*** Opening of Material shown ***

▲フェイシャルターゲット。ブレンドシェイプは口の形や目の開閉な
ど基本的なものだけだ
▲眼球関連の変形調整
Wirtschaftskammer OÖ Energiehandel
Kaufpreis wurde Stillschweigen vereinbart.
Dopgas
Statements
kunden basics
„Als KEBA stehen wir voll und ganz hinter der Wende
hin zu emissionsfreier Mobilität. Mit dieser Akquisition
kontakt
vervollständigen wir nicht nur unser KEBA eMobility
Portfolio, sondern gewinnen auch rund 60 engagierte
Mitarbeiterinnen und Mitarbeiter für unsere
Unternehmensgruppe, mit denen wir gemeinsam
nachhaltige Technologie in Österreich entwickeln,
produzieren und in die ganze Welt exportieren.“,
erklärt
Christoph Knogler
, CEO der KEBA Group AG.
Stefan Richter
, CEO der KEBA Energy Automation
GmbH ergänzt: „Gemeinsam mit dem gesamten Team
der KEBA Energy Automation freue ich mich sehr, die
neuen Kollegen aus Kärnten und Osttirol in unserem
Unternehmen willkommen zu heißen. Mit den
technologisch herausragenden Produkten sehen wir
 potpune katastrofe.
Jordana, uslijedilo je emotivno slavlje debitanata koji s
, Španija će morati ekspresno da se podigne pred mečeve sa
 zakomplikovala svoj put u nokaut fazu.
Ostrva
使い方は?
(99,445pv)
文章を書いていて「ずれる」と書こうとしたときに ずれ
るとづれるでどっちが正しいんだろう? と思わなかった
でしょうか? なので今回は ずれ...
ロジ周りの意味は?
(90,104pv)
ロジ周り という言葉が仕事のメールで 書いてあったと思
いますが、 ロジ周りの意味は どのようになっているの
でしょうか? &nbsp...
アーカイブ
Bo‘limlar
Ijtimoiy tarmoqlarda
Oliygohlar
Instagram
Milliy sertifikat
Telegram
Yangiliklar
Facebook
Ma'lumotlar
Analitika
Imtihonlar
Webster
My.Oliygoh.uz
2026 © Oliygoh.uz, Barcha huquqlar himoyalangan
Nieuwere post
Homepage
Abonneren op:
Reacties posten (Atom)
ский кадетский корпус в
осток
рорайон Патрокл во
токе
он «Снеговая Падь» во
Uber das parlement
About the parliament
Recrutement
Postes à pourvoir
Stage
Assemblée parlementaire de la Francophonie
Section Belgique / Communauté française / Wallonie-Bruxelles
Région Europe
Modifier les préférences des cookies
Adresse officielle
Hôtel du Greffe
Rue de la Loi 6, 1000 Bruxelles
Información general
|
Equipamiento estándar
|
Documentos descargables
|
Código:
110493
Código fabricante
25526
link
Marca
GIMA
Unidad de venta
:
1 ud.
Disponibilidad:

*** Close of Material shown ***

> **Work item**
From the data above, copy each line with the string "Energy" in it.

> **Task solution**
, CEO der KEBA Energy Automation
der KEBA Energy Automation freue ich mich sehr, die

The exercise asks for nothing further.